▶ Data to use
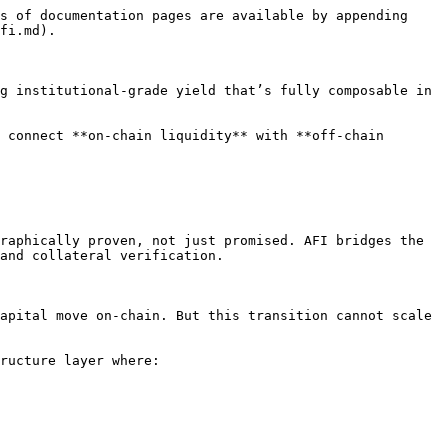
s of documentation pages are available by appending 
fi.md).

g institutional-grade yield that’s fully composable in 
 connect **on-chain liquidity** with **off-chain 
raphically proven, not just promised. AFI bridges the 
and collateral verification.

apital move on-chain. But this transition cannot scale 
ructure layer where:
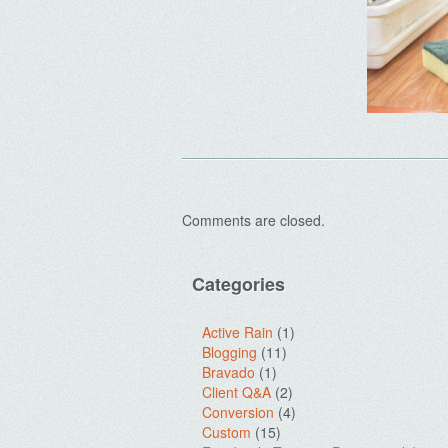
Comments are closed.
Categories
Active Rain
(1)
Blogging
(11)
Bravado
(1)
Client Q&A
(2)
Conversion
(4)
Custom
(15)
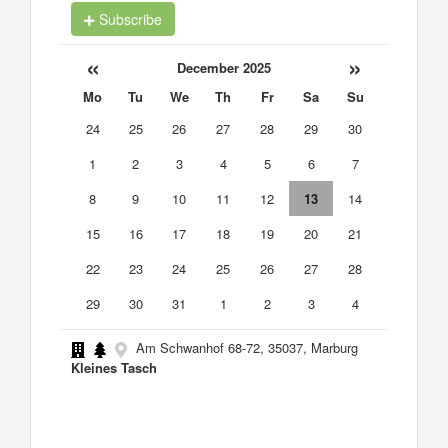
Subscribe
«
»
December 2025
Mo
Tu
We
Th
Fr
Sa
Su
24
25
26
27
28
29
30
1
2
3
4
5
6
7
8
9
10
11
12
13
14
15
16
17
18
19
20
21
22
23
24
25
26
27
28
29
30
31
1
2
3
4
Am Schwanhof 68-72, 35037, Marburg
Kleines Tasch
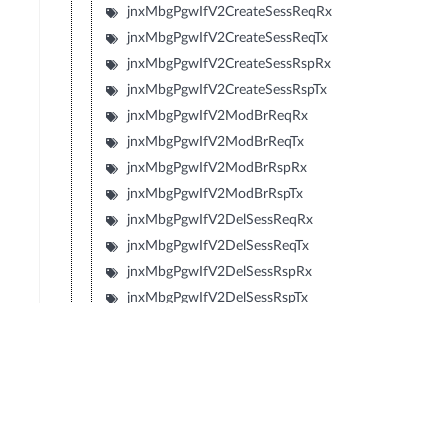
jnxMbgPgwIfV2CreateSessReqRx
jnxMbgPgwIfV2CreateSessReqTx
jnxMbgPgwIfV2CreateSessRspRx
jnxMbgPgwIfV2CreateSessRspTx
jnxMbgPgwIfV2ModBrReqRx
jnxMbgPgwIfV2ModBrReqTx
jnxMbgPgwIfV2ModBrRspRx
jnxMbgPgwIfV2ModBrRspTx
jnxMbgPgwIfV2DelSessReqRx
jnxMbgPgwIfV2DelSessReqTx
jnxMbgPgwIfV2DelSessRspRx
jnxMbgPgwIfV2DelSessRspTx
jnxMbgPgwIfV2CrtBrReqRx
jnxMbgPgwIfV2CrtBrReqTx
jnxMbgPgwIfV2CrtBrRspRx
jnxMbgPgwIfV2CrtBrRspTx
jnxMbgPgwIfV2UpdBrReqRx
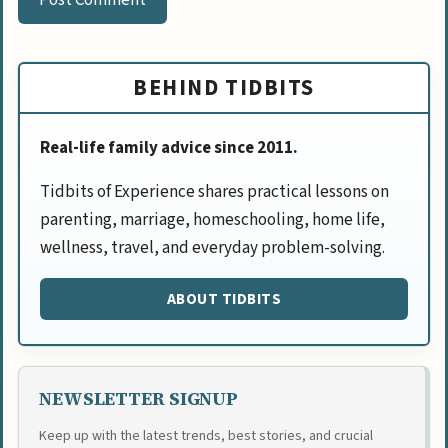
BEHIND TIDBITS
Real-life family advice since 2011.
Tidbits of Experience shares practical lessons on
parenting, marriage, homeschooling, home life,
wellness, travel, and everyday problem-solving.
ABOUT TIDBITS
NEWSLETTER SIGNUP
Keep up with the latest trends, best stories, and crucial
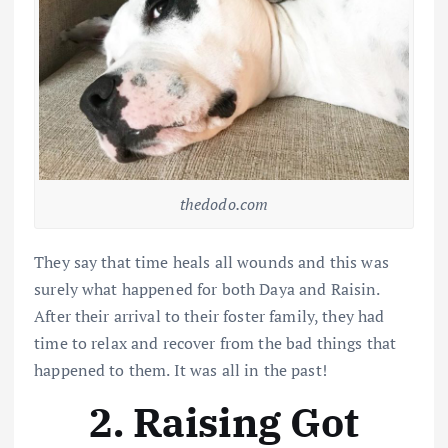
thedodo.com
They say that time heals all wounds and this was
surely what happened for both Daya and Raisin.
After their arrival to their foster family, they had
time to relax and recover from the bad things that
happened to them. It was all in the past!
2. Raising Got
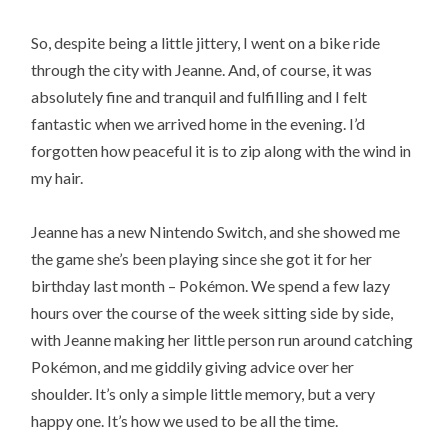
So, despite being a little jittery, I went on a bike ride
through the city with Jeanne. And, of course, it was
absolutely fine and tranquil and fulfilling and I felt
fantastic when we arrived home in the evening. I’d
forgotten how peaceful it is to zip along with the wind in
my hair.
Jeanne has a new Nintendo Switch, and she showed me
the game she’s been playing since she got it for her
birthday last month – Pokémon. We spend a few lazy
hours over the course of the week sitting side by side,
with Jeanne making her little person run around catching
Pokémon, and me giddily giving advice over her
shoulder. It’s only a simple little memory, but a very
happy one. It’s how we used to be all the time.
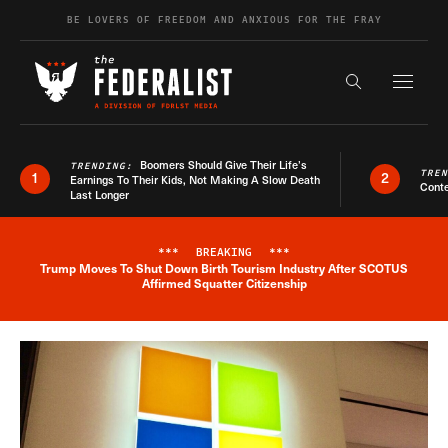
Skip to content
BE LOVERS OF FREEDOM AND ANXIOUS FOR THE FRAY
Exapnd F
Search the s
Boomers Should Give Their Life’s
TRENDING:
TRE
1
2
Earnings To Their Kids, Not Making A Slow Death
Conte
Last Longer
***
BREAKING
***
Trump Moves To Shut Down Birth Tourism Industry After SCOTUS
Breaking News Alert
Affirmed Squatter Citizenship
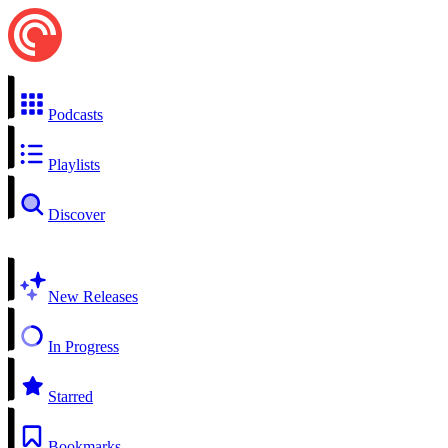
Podcasts
Playlists
Discover
New Releases
In Progress
Starred
Bookmarks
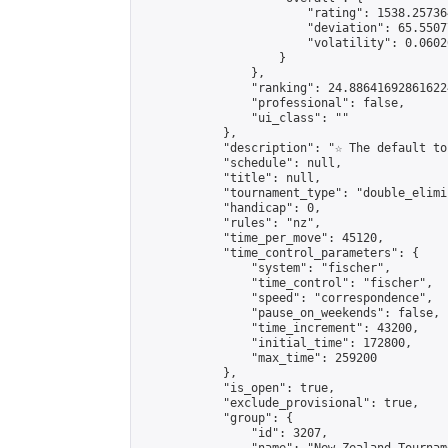
                        "rating": 1538.25736
                        "deviation": 65.5507
                        "volatility": 0.0602
                    }

                },

                "ranking": 24.886416928616224
                "professional": false,

                "ui_class": ""

            },

            "description": "☆ The default to
            "schedule": null,

            "title": null,

            "tournament_type": "double_elimi
            "handicap": 0,

            "rules": "nz",

            "time_per_move": 45120,

            "time_control_parameters": {

                "system": "fischer",

                "time_control": "fischer",

                "speed": "correspondence",

                "pause_on_weekends": false,

                "time_increment": 43200,

                "initial_time": 172800,

                "max_time": 259200

            },

            "is_open": true,

            "exclude_provisional": true,

            "group": {

                "id": 3207,
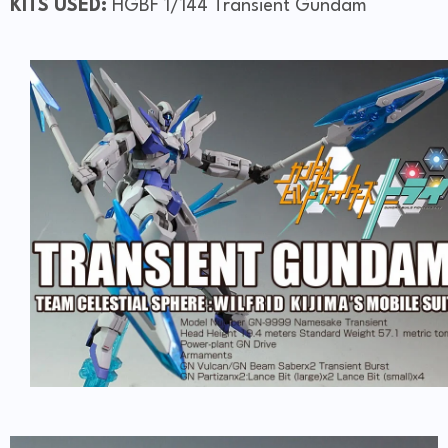
KITS USED:
HGBF 1/144 Transient Gundam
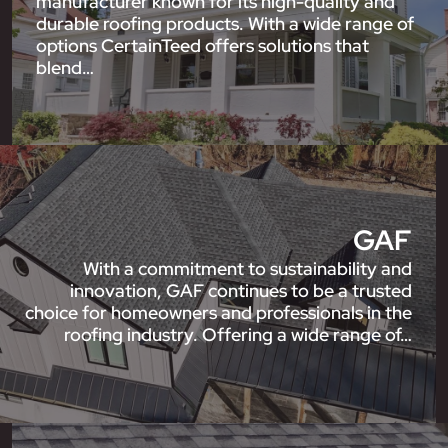
manufacturer known for its high-quality and
durable roofing products. With a wide range of
options CertainTeed offers solutions that
blend…
GAF
With a commitment to sustainability and
innovation, GAF continues to be a trusted
choice for homeowners and professionals in the
roofing industry. Offering a wide range of…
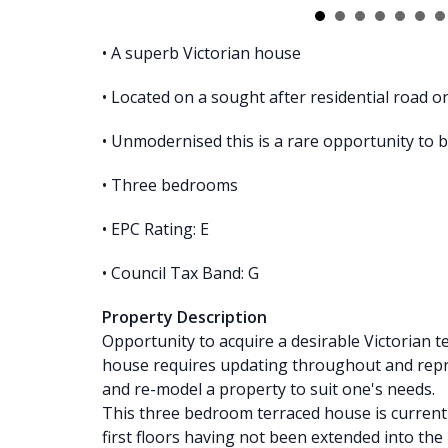
• A superb Victorian house
• Located on a sought after residential road o
• Unmodernised this is a rare opportunity to 
• Three bedrooms
• EPC Rating: E
• Council Tax Band: G
Property Description
Opportunity to acquire a desirable Victorian 
house requires updating throughout and repr
and re-model a property to suit one's needs.
This three bedroom terraced house is current
first floors having not been extended into the 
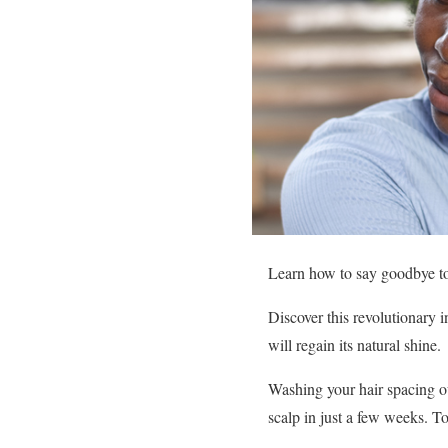
Learn how to say goodbye to o
Discover this revolutionary 
will regain its natural shine.
Washing your hair spacing ou
scalp in just a few weeks. To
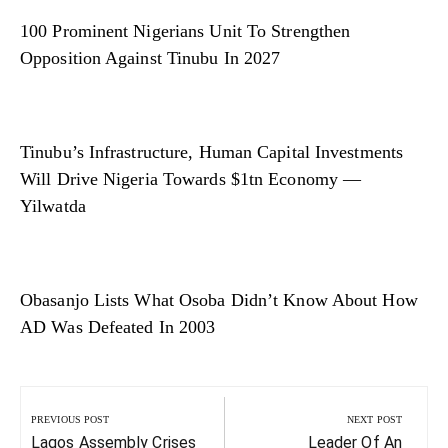
100 Prominent Nigerians Unit To Strengthen
Opposition Against Tinubu In 2027
Tinubu’s Infrastructure, Human Capital Investments
Will Drive Nigeria Towards $1tn Economy —
Yilwatda
Obasanjo Lists What Osoba Didn’t Know About How
AD Was Defeated In 2003
Post
navigation
PREVIOUS POST
NEXT POST
Previous
Next
Lagos Assembly Crises
Leader Of An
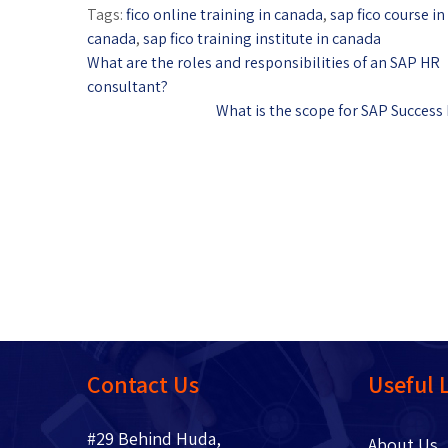
Tags:
fico online training in canada
,
sap fico course i
canada
,
sap fico training institute in canada
What are the roles and responsibilities of an SAP HR
consultant?
What is the scope for SAP Success
Contact Us
Useful 
#29 Behind Huda,
About 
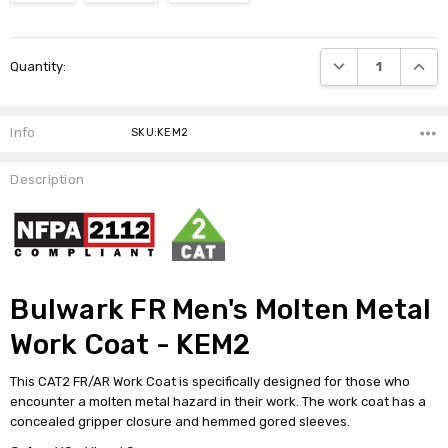
Current
DECREASE QUANTI
INCRE
Quantity:
Stock:
Info
SKU:KEM2
Description
Bulwark FR Men's Molten Metal
Work Coat - KEM2
This CAT2 FR/AR Work Coat is specifically designed for those who
encounter a molten metal hazard in their work. The work coat has a
concealed gripper closure and hemmed gored sleeves.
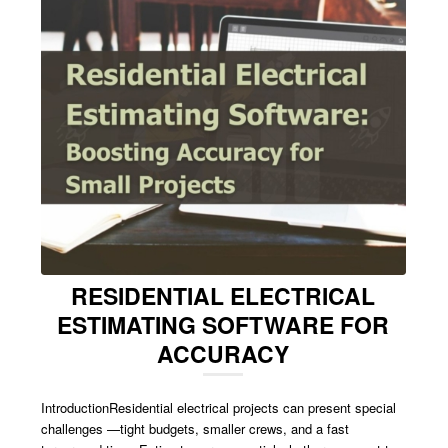
RESIDENTIAL ELECTRICAL
ESTIMATING SOFTWARE FOR
ACCURACY
IntroductionResidential electrical projects can present special
challenges —tight budgets, smaller crews, and a fast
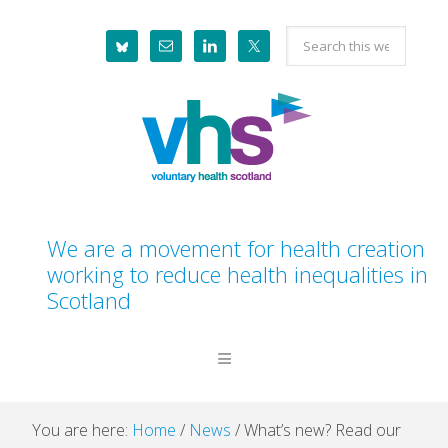
Skip
Skip
Skip
Skip
Search
to
to
to
to
this
primary
main
primary
footer
website
navigation
content
sidebar
We are a movement for health creation
working to reduce health inequalities in
Scotland
You are here:
Home
/
News
/
What’s new? Read our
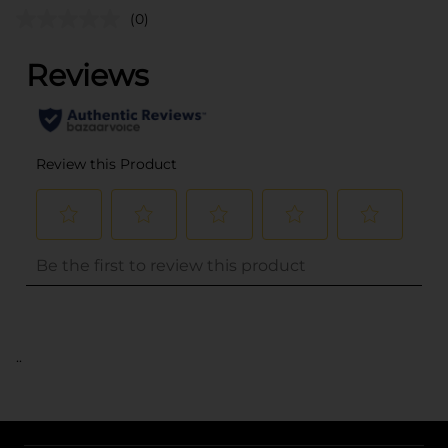
(0)
..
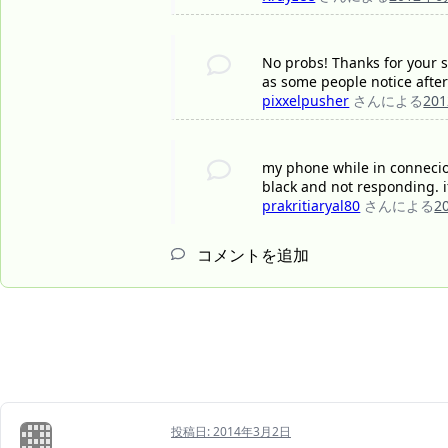
No probs! Thanks for your su
as some people notice after
pixxelpusher
さんによる
20
my phone while in connecion
black and not responding. i
prakritiaryal80
さんによる
2
コメントを追加
投稿日:
2014年3月2日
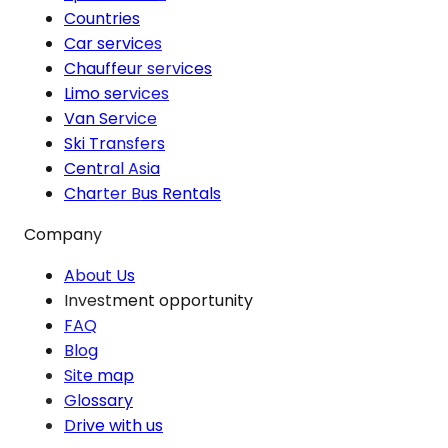
Countries
Car services
Chauffeur services
Limo services
Van Service
Ski Transfers
Central Asia
Charter Bus Rentals
Company
About Us
Investment opportunity
FAQ
Blog
Site map
Glossary
Drive with us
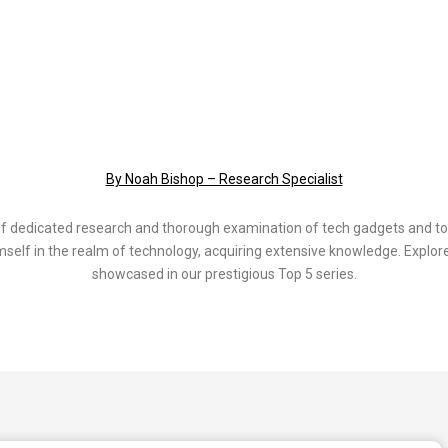
By Noah Bishop – Research Specialist
of dedicated research and thorough examination of tech gadgets and to
elf in the realm of technology, acquiring extensive knowledge. Explore
showcased in our prestigious Top 5 series.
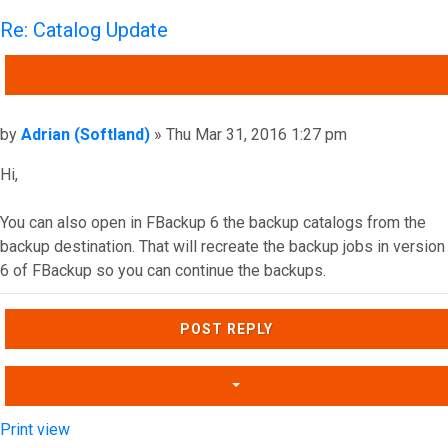
Re: Catalog Update
QUOTE
Post
by
Adrian (Softland)
»
Thu Mar 31, 2016 1:27 pm
Hi,
You can also open in FBackup 6 the backup catalogs from the
backup destination. That will recreate the backup jobs in version
6 of FBackup so you can continue the backups.
Top
POST REPLY
Print view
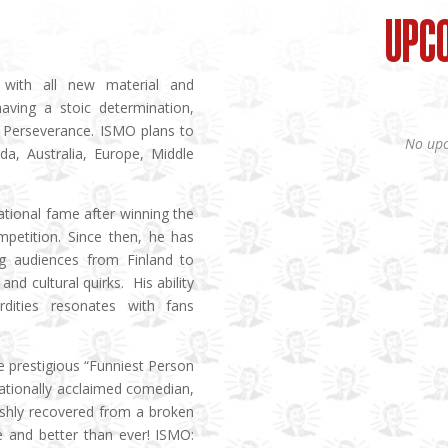
UPC
with all new material and
having a stoic determination,
y. Perseverance. ISMO plans to
No upc
a, Australia, Europe, Middle
ational fame after winning the
mpetition. Since then, he has
g audiences from Finland to
and cultural quirks. His ability
rdities resonates with fans
e prestigious “Funniest Person
nationally acclaimed comedian,
reshly recovered from a broken
ge and better than ever! ISMO:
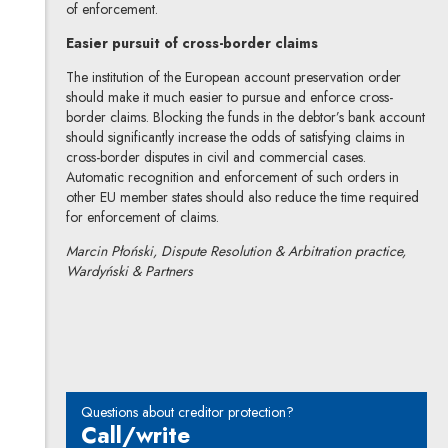
of enforcement.
Easier pursuit of cross-border claims
The institution of the European account preservation order
should make it much easier to pursue and enforce cross-
border claims. Blocking the funds in the debtor’s bank account
should significantly increase the odds of satisfying claims in
cross-border disputes in civil and commercial cases.
Automatic recognition and enforcement of such orders in
other EU member states should also reduce the time required
for enforcement of claims.
Marcin Płoński, Dispute Resolution & Arbitration practice,
Wardyński & Partners
Marcin Płoński
All articles
Questions about creditor protection?
Call/write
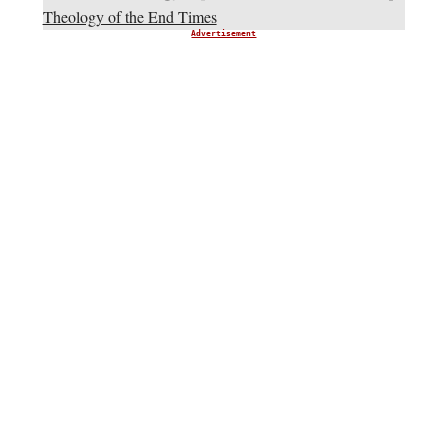
Theology of the End Times
Advertisement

▶ Exercise
From the records above, quote word for word only the lines beginning at the line that has "raphically proven, not" and stopping after the line that has "surely what happened". Omit the pictures.

▶ Exercise output
raphically proven, not just promised. AFI bridges the 
and collateral verification.

apital move on-chain. But this transition cannot scale 
ructure layer where:
Comments are closed.
Categories
Active Rain
(1)
Blogging
(11)
Bravado
(1)
Client Q&A
(2)
Conversion
(4)
Custom
(15)
Subscribe
«
»
December 2025
Mo
Tu
We
Th
Fr
Sa
Su
24
25
26
27
28
29
30
1
2
3
4
5
6
7
8
9
10
11
12
13
14
15
16
17
18
19
20
21
22
23
24
25
26
27
28
29
30
31
1
2
3
4
Am Schwanhof 68-72, 35037, Marburg
Kleines Tasch
jnxMbgPgwIfV2CreateSessReqRx
jnxMbgPgwIfV2CreateSessReqTx
jnxMbgPgwIfV2CreateSessRspRx
jnxMbgPgwIfV2CreateSessRspTx
jnxMbgPgwIfV2ModBrReqRx
jnxMbgPgwIfV2ModBrReqTx
jnxMbgPgwIfV2ModBrRspRx
jnxMbgPgwIfV2ModBrRspTx
jnxMbgPgwIfV2DelSessReqRx
jnxMbgPgwIfV2DelSessReqTx
jnxMbgPgwIfV2DelSessRspRx
jnxMbgPgwIfV2DelSessRspTx
jnxMbgPgwIfV2CrtBrReqRx
jnxMbgPgwIfV2CrtBrReqTx
jnxMbgPgwIfV2CrtBrRspRx
jnxMbgPgwIfV2CrtBrRspTx
jnxMbgPgwIfV2UpdBrReqRx
BEHIND TIDBITS
Real-life family advice since 2011.
Tidbits of Experience shares practical lessons on
parenting, marriage, homeschooling, home life,
wellness, travel, and everyday problem-solving.
ABOUT TIDBITS
NEWSLETTER SIGNUP
Keep up with the latest trends, best stories, and crucial
thedodo.com
They say that time heals all wounds and this was
surely what happened for both Daya and Raisin.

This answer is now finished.